Nowadays the procedure is quite routine and is performed even in high school biology classes to demonstrate the early stages of embryonic development. But in Loeb's day word of his experiments captivated the public. Newspaper headlines, reflecting the naivete of early science writing, virtually claimed that Loeb could create life in a test tube. Some compared it to reproducing "virgin birth" in the laboratory, starting living cells on a course that had long been regarded as miraculous. Loeb's experiments, in a seaside laboratory and on marine organisms, became so mixed up in the popular mind with the allegedly mysterious powers of the sea that unmarried women were advised not to bathe in the ocean. Childless couples, on the other hand, rushed hopefully to beach resorts. Loeb even received letters from desperate couples asking him to give them a child.

As the inheritor of a German tradition in which great thinkers in science felt free to pontificate on all manner of social and political issues, Loeb wrote and spoke widely. Like Virchow he espoused the society of cells as a model of social cooperation. Loeb hobnobbed with the literary figures of his day—Thorstein Veblen, H. L. Mencken, even the young Gertrude Stein, who studied marine biology at the Woods Hole lab for a summer. Sinclair Lewis made Loeb the model for Max Gottlieb, the wise scientific mentor of Martin Arrowsmith, the idealistic hero of his famous book Arrowsmith.

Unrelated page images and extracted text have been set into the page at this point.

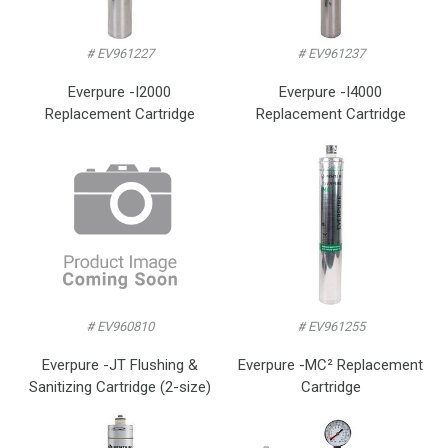
# EV961227
# EV961237
Everpure -I2000
Everpure -I4000
Replacement Cartridge
Replacement Cartridge
# EV960810
# EV961255
Everpure -JT Flushing &
Everpure -MC² Replacement
Sanitizing Cartridge (2-size)
Cartridge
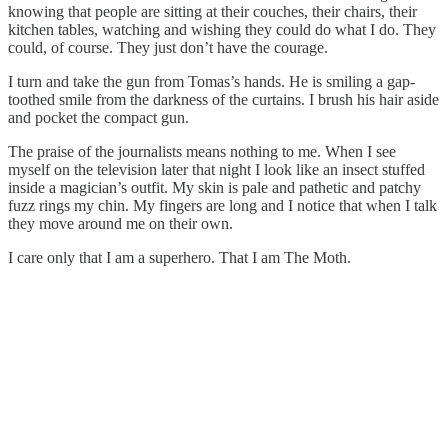
knowing that people are sitting at their couches, their chairs, their
kitchen tables, watching and wishing they could do what I do. They
could, of course. They just don’t have the courage.
I turn and take the gun from Tomas’s hands. He is smiling a gap-
toothed smile from the darkness of the curtains. I brush his hair aside
and pocket the compact gun.
The praise of the journalists means nothing to me. When I see
myself on the television later that night I look like an insect stuffed
inside a magician’s outfit. My skin is pale and pathetic and patchy
fuzz rings my chin. My fingers are long and I notice that when I talk
they move around me on their own.
I care only that I am a superhero. That I am The Moth.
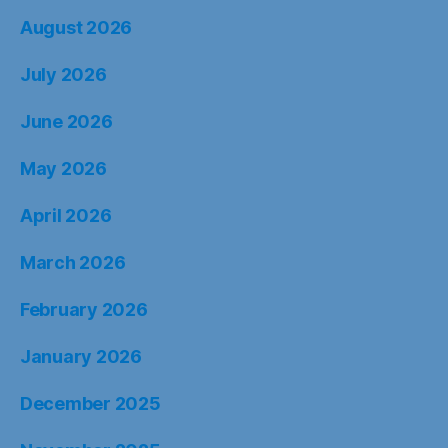
August 2026
July 2026
June 2026
May 2026
April 2026
March 2026
February 2026
January 2026
December 2025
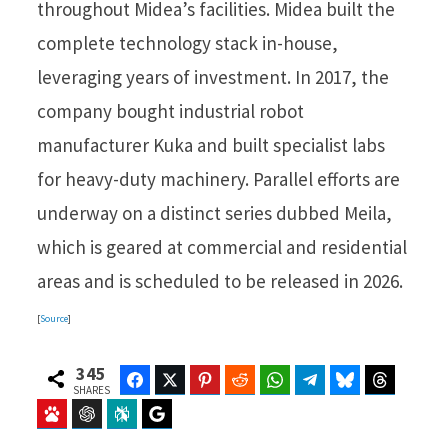
throughout Midea’s facilities. Midea built the
complete technology stack in-house,
leveraging years of investment. In 2017, the
company bought industrial robot
manufacturer Kuka and built specialist labs
for heavy-duty machinery. Parallel efforts are
underway on a distinct series dubbed Meila,
which is geared at commercial and residential
areas and is scheduled to be released in 2026.
[
Source
]
345
Facebook
Twitter
Pinterest
Reddit
WhatsApp
Telegram
Bluesky
Threads
SHARES
Baidu
ChatGPT
Perplexity
Google Preferred Source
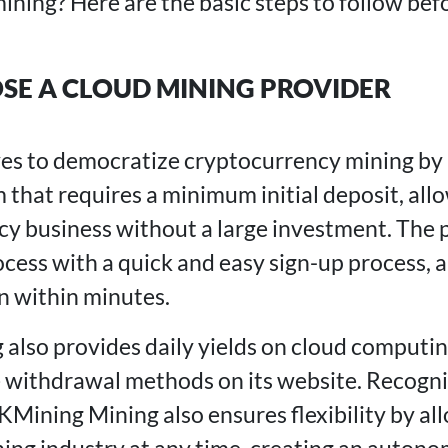
ining? Here are the basic steps to follow bef
OSE A CLOUD MINING PROVIDER
ves to democratize cryptocurrency mining by
 that requires a minimum initial deposit, allo
cy business without a large investment. The p
cess with a quick and easy sign-up process, a
in within minutes.
lso provides daily yields on cloud computi
e withdrawal methods on its website. Recogniz
KMining Mining also ensures flexibility by al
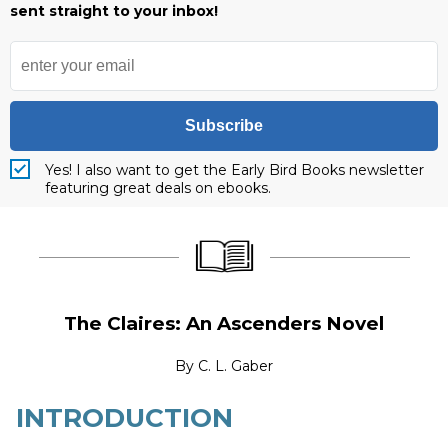
sent straight to your inbox!
Subscribe
Yes! I also want to get the Early Bird Books newsletter
featuring great deals on ebooks.
____________________
____________________
The Claires: An Ascenders Novel
By
C. L. Gaber
INTRODUCTION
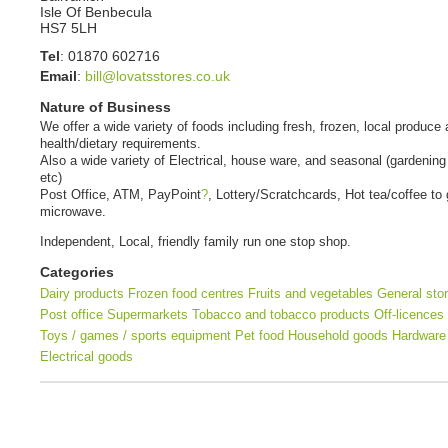
Isle Of Benbecula
HS7 5LH
Tel
:
01870 602716
Email
:
bill@lovatsstores.co.uk
Nature of Business
We offer a wide variety of foods including fresh, frozen, local produce
health/dietary requirements.
Also a wide variety of Electrical, house ware, and seasonal (gardening
etc)
Post Office, ATM, PayPoint
?
, Lottery/Scratchcards, Hot tea/coffee to 
microwave.
Independent, Local, friendly family run one stop shop.
Categories
Dairy products
Frozen food centres
Fruits and vegetables
General sto
Post office
Supermarkets
Tobacco and tobacco products
Off-licences
Toys / games / sports equipment
Pet food
Household goods
Hardware
Electrical goods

Loeb's thinking was also influenced by the rediscovery in the early twentieth century of Gregor Mendel's lost writings on the breeding of garden peas in his monastery garden. In the mid-nineteenth century, Mendel had discovered powerful evidence that hereditary traits are passed from one generation to the next in discrete units, parcels of heredity that today we call genes. But the monk's publications were little noticed nor long remembered. They were found again, however, in the opening years of the twentieth century and seized upon by the mechanists as evidence that molecules—which are, of course, discrete units—govern heredity. In 1911 a prescient Jacques Loeb grasped the significance of Mendel's findings and knew from more recent experiments that at every cell division the chromosomes were duplicated and parceled out in equal numbers to the daughter cells. The biochemist's chief job, Loeb said, was to find "the chemical substances in the chromosomes which are responsible for the hereditary transmission of a quality." Loeb was calling for the discovery of the structure of DNA and the genetic code.

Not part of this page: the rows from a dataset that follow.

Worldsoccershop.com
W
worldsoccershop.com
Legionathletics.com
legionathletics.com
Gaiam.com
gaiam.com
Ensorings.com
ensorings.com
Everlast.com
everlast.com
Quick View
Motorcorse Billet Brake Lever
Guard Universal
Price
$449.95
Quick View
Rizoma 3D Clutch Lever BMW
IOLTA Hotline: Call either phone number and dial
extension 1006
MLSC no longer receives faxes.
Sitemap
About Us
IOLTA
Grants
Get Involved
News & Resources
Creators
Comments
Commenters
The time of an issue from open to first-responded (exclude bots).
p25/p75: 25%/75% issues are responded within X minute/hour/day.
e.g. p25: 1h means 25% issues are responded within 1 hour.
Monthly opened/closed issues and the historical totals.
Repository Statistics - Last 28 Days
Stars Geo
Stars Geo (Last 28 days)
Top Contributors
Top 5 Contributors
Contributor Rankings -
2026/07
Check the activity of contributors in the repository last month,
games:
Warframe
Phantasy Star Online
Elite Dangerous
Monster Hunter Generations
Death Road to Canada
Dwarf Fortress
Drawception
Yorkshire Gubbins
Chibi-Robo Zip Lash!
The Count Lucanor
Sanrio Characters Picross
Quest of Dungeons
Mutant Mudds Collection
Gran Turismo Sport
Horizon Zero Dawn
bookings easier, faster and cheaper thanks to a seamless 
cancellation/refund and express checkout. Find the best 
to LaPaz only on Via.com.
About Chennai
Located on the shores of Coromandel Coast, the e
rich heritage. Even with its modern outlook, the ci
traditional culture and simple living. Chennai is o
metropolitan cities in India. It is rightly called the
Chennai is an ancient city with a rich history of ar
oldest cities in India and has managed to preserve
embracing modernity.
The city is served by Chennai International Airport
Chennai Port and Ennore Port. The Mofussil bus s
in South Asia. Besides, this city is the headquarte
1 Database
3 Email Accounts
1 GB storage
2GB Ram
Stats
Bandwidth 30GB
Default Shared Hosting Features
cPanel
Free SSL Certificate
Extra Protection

It took longer than Loeb probably anticipated, but in the next halt: century biochemists would do exactly that. By applying a purely reductionist approach to the study of life, they would vindicate the mechanist view spectacularly with the discovery of the double helix of DNA and the cracking of the genetic code. While the biochemists were pursuing a largely molecular approach to life, a parallel branch of research, cell biology, was studying the forms and functions of whole cells. Eventually, in the 1970s and 1980s, the molecular approach and the cellular approach would merge into a relatively unified, and utterly mechanist, approach to the study of life itself:

But Loeb went even further. He was confident that the mechanics of life would prove simple enough that it should be possible to create life in the laboratory. "We must either succeed in producing living matter artificially, or we must find the reasons why this is impossible," Loeb wrote. Today, as we shall see, many of the phenomena of life—many of the events within cells that, together, make for life—can be made to happen spontaneously under artificial conditions in the test tube. Whether that would have satisfied Loeb is not clear. Most biologists today think it will be a very long time before anything like an artificial cell could be synthesized.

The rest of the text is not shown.